Deepfake technology uses deep neural networks to replace a face in a video with another face. This realistic technology has potential for misuse, yet it is becoming increasingly popular.
In this article, I will take a close look at the technology itself by creating my own work to answer: How does Deepfake software work? How difficult is it to use? What will the results be?
I started with a video of “Little Zuck” testifying in Congress and replaced his face with that of Commander Data (Brent Spiner) from Star Trek: The Next Generation. Total cost: $552.
The video is not perfect as it does not fully capture all the details of Mr. Data’s face; upon close observation, some artifacts can be seen at the edges of the face.
However, it is worth noting that a novice like me can produce a video of this level so quickly and at such a low cost. Therefore, in the coming years, Deepfake technology will continue to improve and become cheaper.
Deepfake Requires Significant Computing Power and Data
We call it Deepfake because it uses deep neural networks. Over the past decade, computer scientists have discovered that the more layers of neurons you add, the more powerful the neural network becomes, but to unlock the full potential of these deeper networks requires a lot of data and computing power.
This is how Deepfake works. To create my own Deepfake, I first rented a virtual machine with four powerful graphics cards. Even so, training my Deepfake model took nearly a week.
Then, I needed a bunch of images of Little Zuck and Mr. Data. The final video above is only 38 seconds long, but I needed to collect more material for training.
To do this, I downloaded a bunch of videos featuring their facial expressions: 14 videos of Mr. Data and 9 videos of Little Zuck, including his official speeches, two TV interviews, and even footage of him smoking in his backyard.
I loaded all these clips into iMovie and removed parts that did not feature the faces of Little Zuck or Mr. Data. I also cut down longer sequences because Deepfake software requires not just a large number of images but also a variety of different images. It needs to see a face from different angles, with different expressions, and under different lighting conditions. A video of Little Zuck’s speech that lasts an hour may not provide more value than a five-minute clip of the same speech because it just shows the same angles and expressions under the same lighting conditions repeatedly. Therefore, several hours of footage were ultimately reduced to 9 minutes of Mr. Data and 7 minutes of Little Zuck videos.

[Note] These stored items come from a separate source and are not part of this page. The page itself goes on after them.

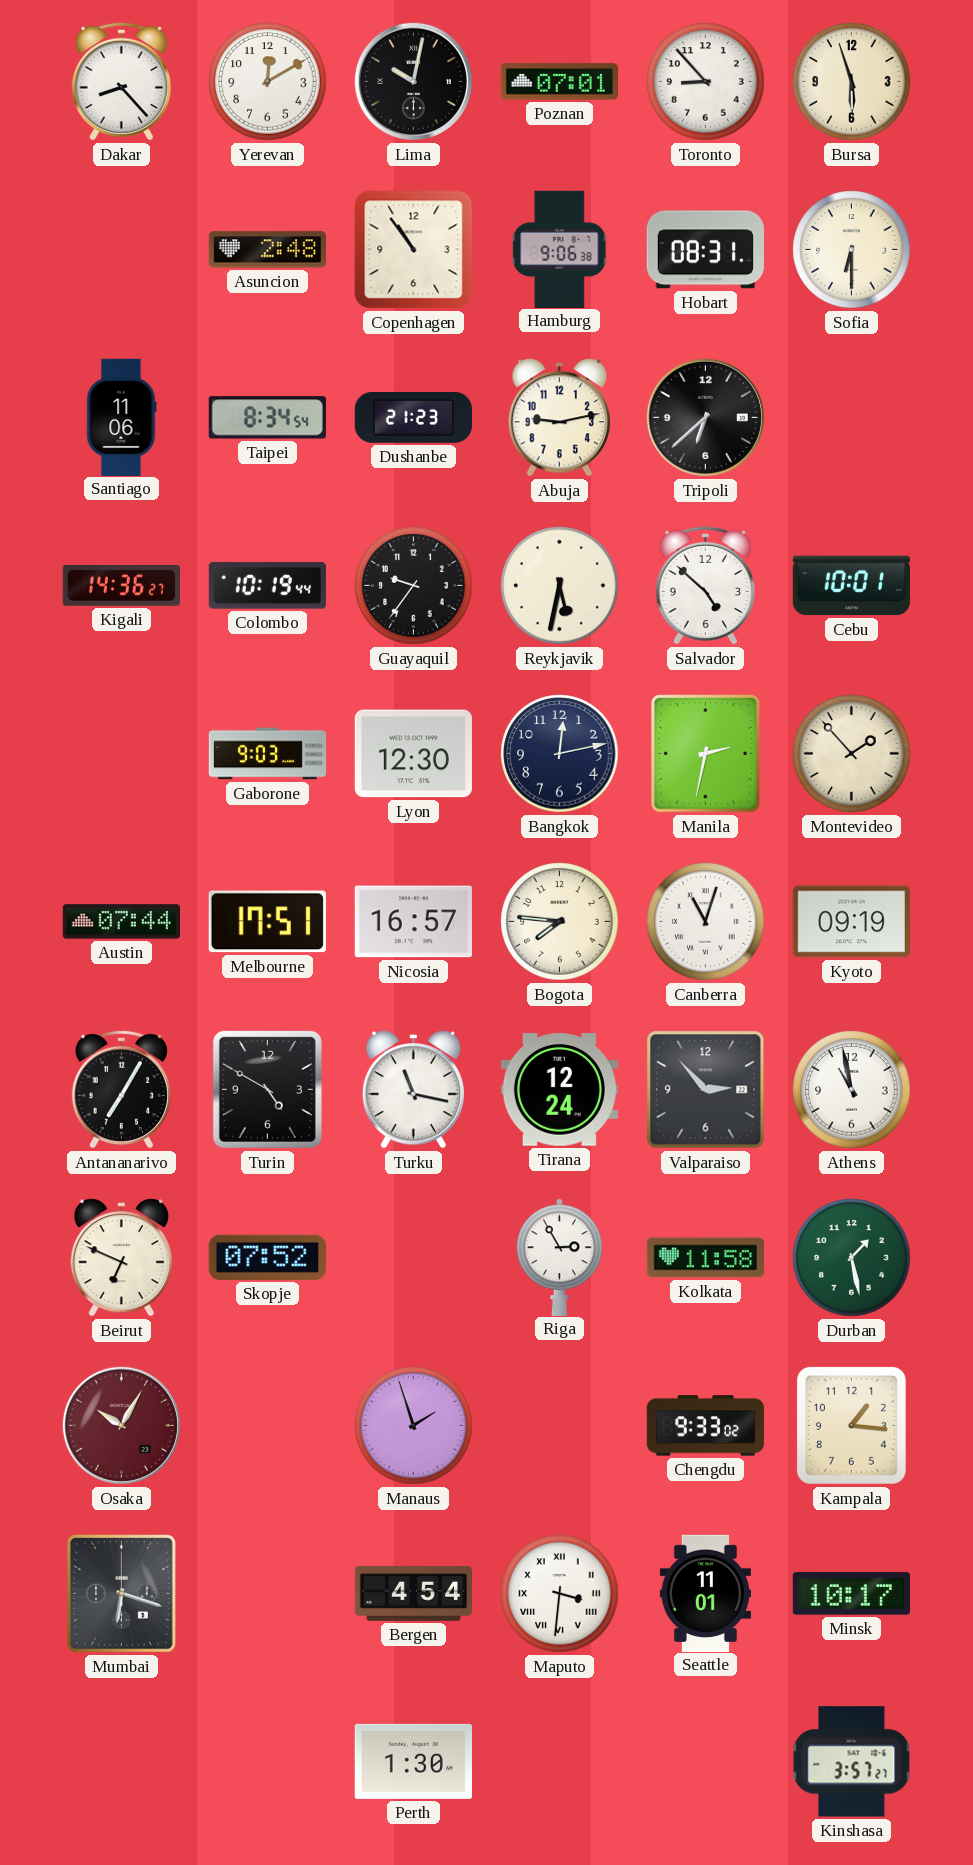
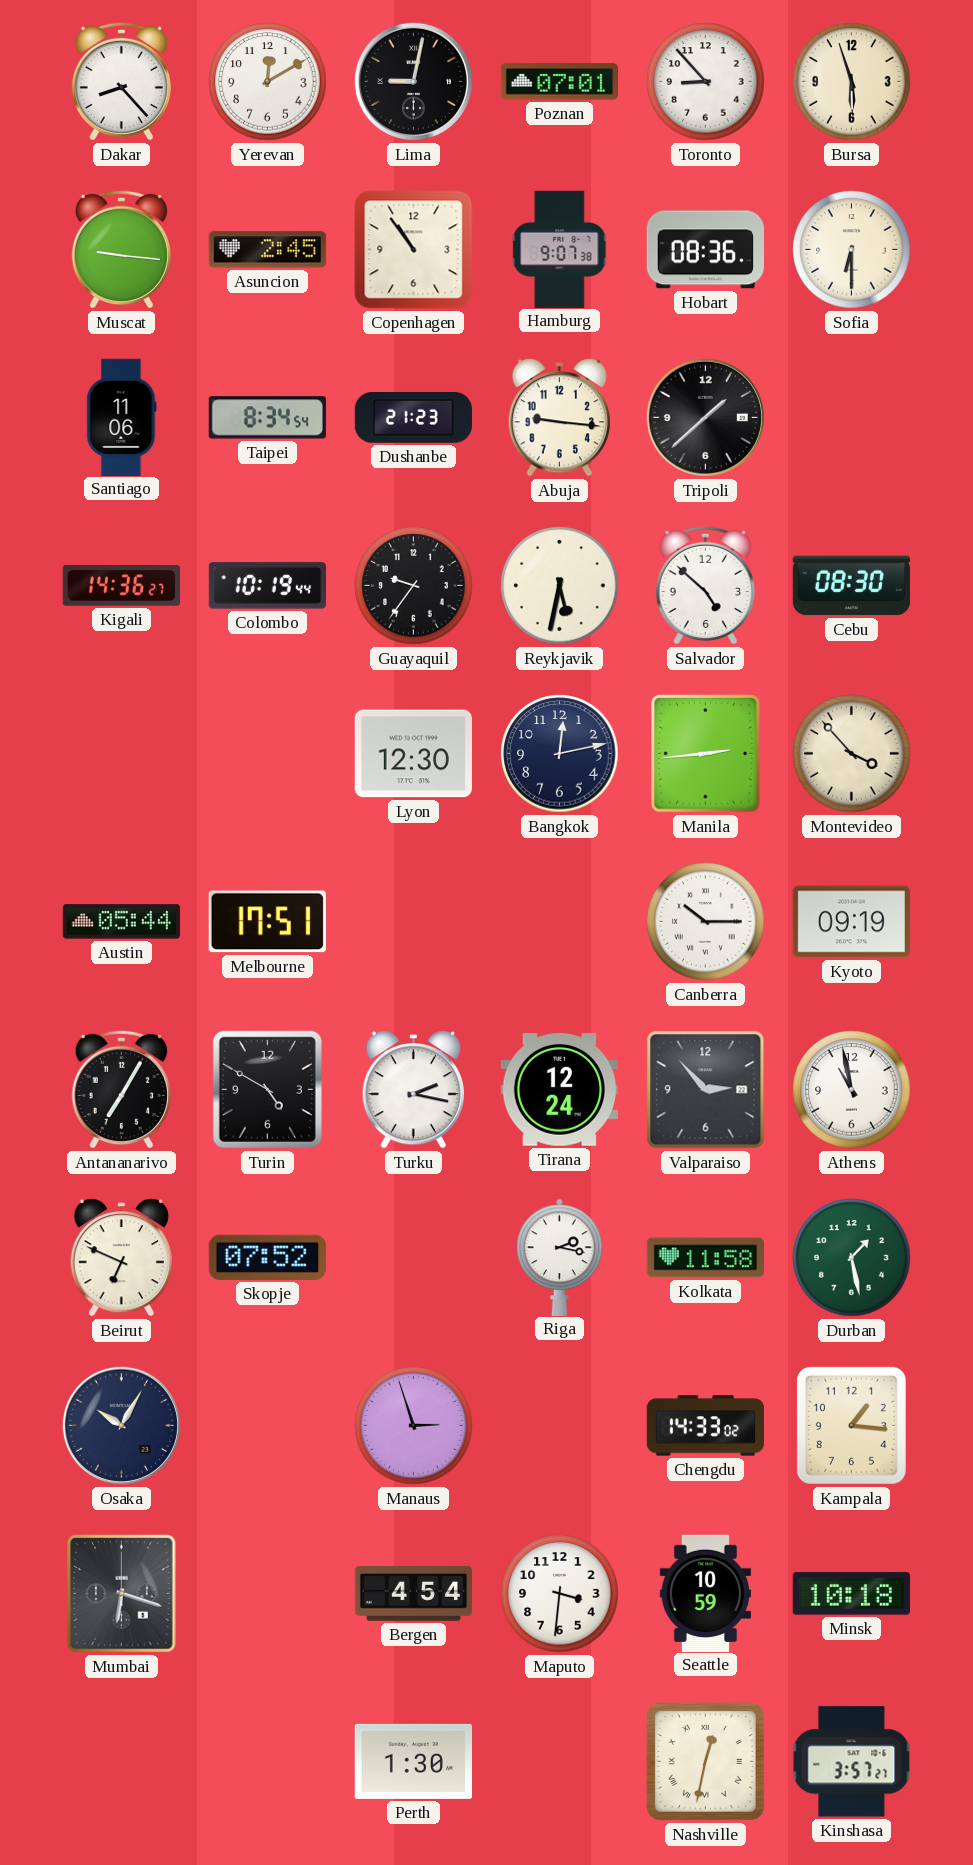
Lima: 10:02 -> 9:02
Muscat: none -> 9:16
Asuncion: 2:48 -> 2:45
Hamburg: 9:06 -> 9:07
Hobart: 08:31 -> 08:36
Abuja: 9:13 -> 9:16
Tripoli: 6:38 -> 1:38
Cebu: 10:01 -> 08:30
Gaborone: 9:03 -> none
Manila: 2:32 -> 2:44
Montevideo: 1:53 -> 3:53
Austin: 07:44 -> 05:44
Nicosia: 16:57 -> none
Bogota: 7:46 -> none
Canberra: 11:03 -> 10:15
Turku: 11:17 -> 2:17
Riga: 2:55 -> 2:17
Osaka dial: burgundy -> navy
Manaus: 1:57 -> 2:57
Chengdu: 9:33 -> 14:33
Maputo numerals: Roman -> Arabic
Seattle: 11:01 -> 10:59
Minsk: 10:17 -> 10:18
Nashville: none -> 12:32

Faceswap: End-to-End Deepfake Software
It was time to use Deepfake software. Initially, I tried a program called DeepFaceLab and managed to produce a rough Deepfake video using it.
However, when I posted the video on the SFWdeepfakes subreddit, some suggested I switch to Faceswap because it offers more features, better documentation, and better online support. So, I decided to take their advice.
Faceswap runs on Linux, Windows, and Mac, covering every step of the Deepfake process from importing the initial video to generating the complete Deepfake video. It also comes with detailed tutorials (the tutorial is written by Faceswap developer Matt Tora).
Faceswap requires powerful graphics cards, and my six-year-old MacBook Pro was obviously not up to the task. Therefore, I rented a virtual Linux machine from a cloud provider.
I started with an instance that had an Nvidia K80 GPU and 12GB of graphics memory. After a few days of training, I upgraded to 2 GPU mode, and then again to 4 GPUs. It has 4 Nvidia T4 Tensor Core GPUs, each with 16GB of memory (it also has 48 vCPUs and 192GB of RAM; most of the memory goes unused since training neural networks requires a lot of GPUs).
Over the course of two weeks, I spent $552 on cloud computing. Undoubtedly, I paid a high price for renting computer hardware. Faceswap developer Tora told me that the “best option” for Deepfake hardware currently is at least an Nvidia GTX 1070 or 1080 card with 8GB VRAM, although you can also choose to buy a card for a few hundred dollars. Of course, a single 1080 card cannot train a neural network as quickly as the four GPUs I used, but with a few weeks of waiting, you can achieve similar training results, just a bit slower.
Steps of Faceswap:
1. Extraction: Cut the video into frames, detect faces in each frame, and output aligned cropped images of each face.
2. Training: Use the extracted images to train a Deepfake neural network that can take an image of one face and output an image of another face in the same pose, expression, and lighting.
3. Conversion: In the final step, apply the trained model to a specific video to produce the deepfake effect. The trained model can be applied to any video containing the training subjects.
The manpower and computational resources required for these three steps are completely different.
The extraction software can complete its task in a few minutes, but it may take hours of manual checking to verify the results, as the software marks every face in each extracted image, along with a fair number of false positives. For better results, irrelevant faces and anything the software mistakenly identifies as a face must be manually checked and removed.
In contrast, training requires almost no human supervision. However, it can take days or even weeks of computation to achieve results. I started training my final model on December 7 and ran it until December 13. If I had trained for another week, the quality of my Deepfake might have improved further. If you are working on a personal computer with less powerful GPUs, training the model could take weeks.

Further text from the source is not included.